DATE: SUNDAY, July 4, 1993                   TAG: 9307040022
SECTION: VIRGINIA                    PAGE: D1   EDITION: NEW RIVER VALLEY 
SOURCE: ROBERT FREIS STAFF WRITER
DATELINE:                                 LENGTH: Medium


T'WAS A REAL PLURIBUS PARADE IN NEW RIVER'S MELTING POT

Saturday's holiday activities in the New River Valley were a pretty good warm-up for July 4.

It was hot enough under the steamy afternoon sun to produce the illusion that you were celebrating Independence Day in an equatorial banana republic instead of the United States.

Viva Guatemala!

Searing temperatures have been an often-distracting characteristic of the holiday as long as America has been free.

Philadelphia's early summer heat in 1776 pestered Thomas Jefferson while he composed the Declaration of Independence.

Realizing this, Blacksburg's revelers reviewed the town's Independence Day parade from the shade of trees and store awnings as a bank clock flashed 94 degrees.

Out on Main Street, a fellow wearing a pith helmet brandished a net as he chased a Killer Bee on a bicycle.

Close behind chugged an old orange Volkswagen with a banner that read: Entomology - We're Good for What Bugs You.

Despite the heat, that was no mirage. Neither was WKEX radio's live broadcast from the front lawn of McCoy Funeral Home.

The local Sierra Club's entry in the parade was a sign - "Impact of the Auto" - displayed across the hood of a car that had several fuzzy stuffed animals stuck to its grill.

It was enough to make parade-watchers come up with the the perfect alternative theme for a hot Fourth of July parade - America the Melting Pot.

Members of a Brownie troop dressed in international costumes carried a banner asserting "We All Come Together."

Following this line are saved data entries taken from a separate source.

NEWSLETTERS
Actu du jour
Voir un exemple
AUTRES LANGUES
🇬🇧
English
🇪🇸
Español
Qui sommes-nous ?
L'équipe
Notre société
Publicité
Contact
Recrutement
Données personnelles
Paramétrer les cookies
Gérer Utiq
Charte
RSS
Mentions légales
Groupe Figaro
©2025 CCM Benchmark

A pickup truck was hung with placards calling for freedom, rights and diversity. It carried two riders, one costumed as the Statue of Liberty, the other blindfolded and grasping the scales of justice.

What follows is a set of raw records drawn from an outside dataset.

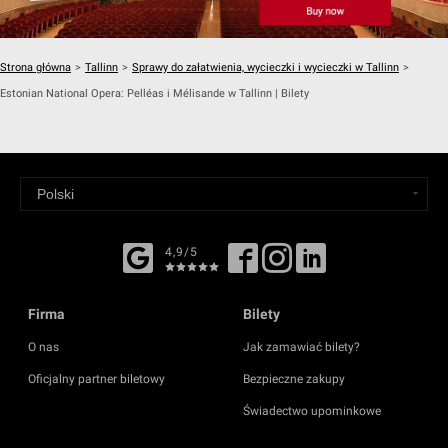
Strona główna
>
Tallinn
>
Sprawy do załatwienia, wycieczki i wycieczki w Tallinn
>
Estonian National Opera: Pelléas i Mélisande w Tallinn | Bilety
4,9/5
Firma
Bilety
O nas
Jak zamawiać bilety?
Oficjalny partner biletowy
Bezpieczne zakupy
Świadectwo upominkowe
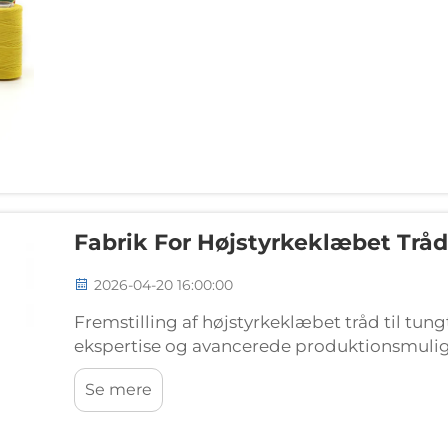
Fabrik For Højstyrkeklæbet Tråd 
2026-04-20 16:00:00
Fremstilling af højstyrkeklæbet tråd til tun
ekspertise og avancerede produktionsmulig
kan levere. Disse produktionsfaciliteter skal 
Se mere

"E Pluribus Unum - Out of Many, One," read the pickup's tailgate sign.

Later in line were floats from local churches, declaring "Christ in Every Phase of Life," and "One Nation Under God."

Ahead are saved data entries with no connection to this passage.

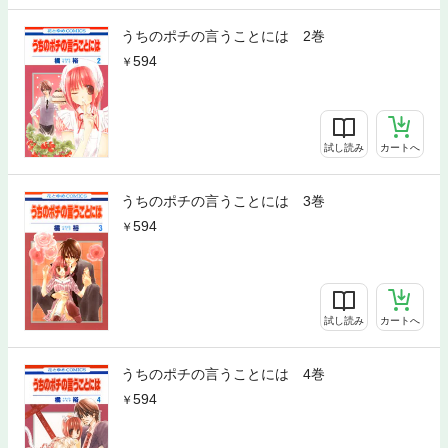
うちのポチの言うことには 2巻
594
試し読み
カートへ
うちのポチの言うことには 3巻
594
試し読み
カートへ
うちのポチの言うことには 4巻
594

And drivers of jacked-up four-wheel-drive pickups proudly revved their engines as they rolled along.

Shade was also at a premium for those who gathered to celebrate the day and the nation in Radford's Bisset Park.

Folks huddled in the shade of maple, sycamore and willow trees that grow amid the open spaces of this New River flood plain.

Fortunately, the river caught enough of a breeze to unfurl Old Glory and keep most people from wilting in the humidity.

At the park's gazebo, a couple performed religious karaoke over a loudspeaker while children had sack races and tossed water balloons.

The kids ran frantically about the park, fueled by solar energy, while the parents and grown-ups watched - immobile as gargoyles - from the cool shade of trees, canopies and party tents.

Perhaps the bountiful cuisine slowed them down as much as the heat. Vendors offered cotton candy, fried apple pies, pork rinds, snow cones, Polish sausages, cajun chili dogs, funnel cakes and washtubs full of iced soft drinks.

All of that fare made the boy who darted about the park gleefully squeezing a whoopee cushion seem prophetic.

At nightfall, the air cooled and the holiday's heat transformed into colorful explosions that lit the sky.

Fireworks symbolize this summertime holiday, which ignited the freedom flame America has burned for so long.


Memo: shorter version ran in the Metro edition.